Python Data Science & Machine Learning Libraries

Explore essential tools for data analysis, visualization, and AI development.

NumPy

The fundamental package for scientific computing with Python. It provides support for large, multi-dimensional arrays and matrices, along with a large collection of high-level mathematical functions to operate on these arrays.

Pandas

A powerful and flexible open-source data analysis and manipulation tool, built on top of the Python programming language. It offers data structures like Series and DataFrame that are designed for easy handling of structured data.

Matplotlib

A comprehensive library for creating static, animated, and interactive visualizations in Python. It's a robust platform for building publication-quality figures and plots.

Seaborn

A data visualization library based on Matplotlib. It provides a high-level interface for drawing attractive and informative statistical graphics, making it easier to explore and understand data.

Scikit-learn

A simple and efficient tools for predictive data analysis.

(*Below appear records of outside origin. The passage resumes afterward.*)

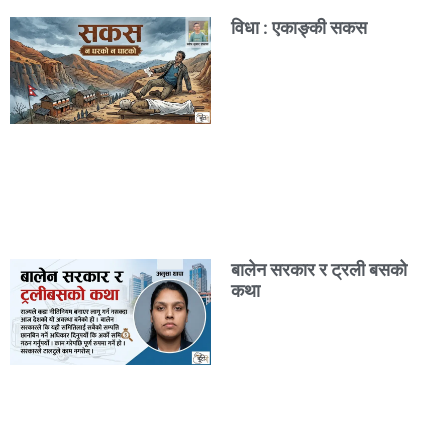
विधा : एकाङ्की सकस
बालेन सरकार र ट्रली बसको
कथा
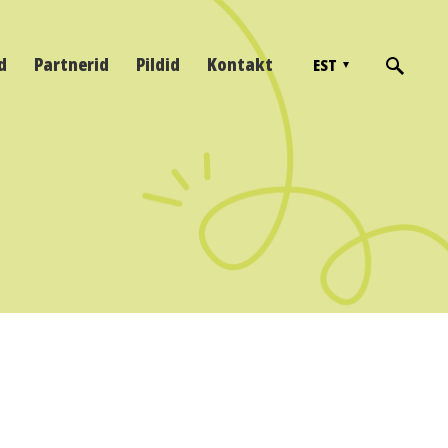
d
Partnerid
Pildid
Kontakt
EST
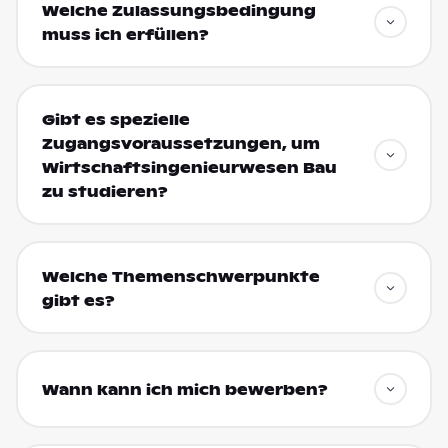
Welche Zulassungsbedingung
muss ich erfüllen?
Gibt es spezielle
Zugangsvoraussetzungen, um
Wirtschaftsingenieurwesen Bau
zu studieren?
Welche Themenschwerpunkte
gibt es?
Wann kann ich mich bewerben?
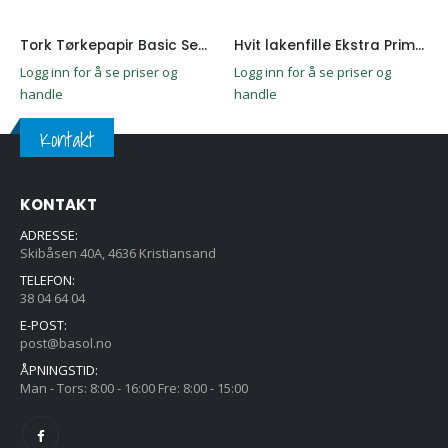
Tork Tørkepapir Basic Senterrull 1lags. 12 ruller M1
Hvit lakenfille Ekstra Prima 100% bomull 10kg
Logg inn for å se priser og
Logg inn for å se priser og
handle
handle
Kontakt
KONTAKT
ADRESSE:
Skibåsen 40A, 4636 Kristiansand
TELEFON:
38 04 64 04
E-POST:
post@basol.no
ÅPNINGSTID:
Man - Tors: 8:00 - 16:00 Fre: 8:00 - 15:00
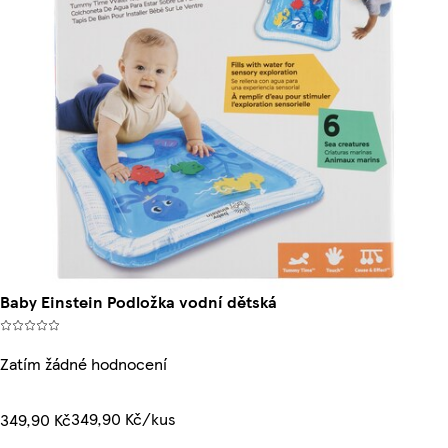
Baby Einstein Podložka vodní dětská
Zatím žádné hodnocení
349,90 Kč/kus
349,90 Kč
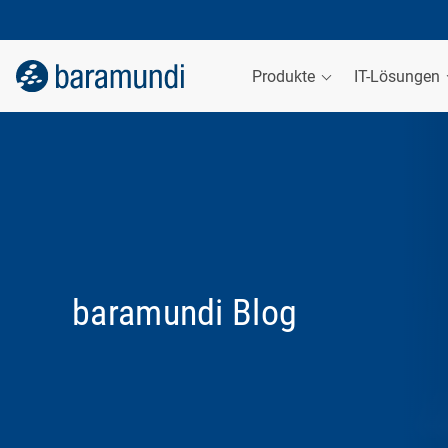
Produkte
IT-Lösungen
baramundi Blog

It features various classification, regression, clustering, dimensionality reduction, model selection, and preprocessing algorithms.

TensorFlow

An end-to-end open-source platform for machine learning. It has a flexible architecture that allows researchers to experiment with the latest ideas in ML and helps developers to easily build and deploy ML-powered applications.

PyTorch

An open-source machine learning framework that accelerates the path from research prototyping to production deployment. It offers flexibility and speed, with a strong focus on deep learning research.

Keras

A high-level, user-friendly API for building and training neural networks. Designed for rapid experimentation, it allows for intuitive model definition and seamless integration with backends like TensorFlow.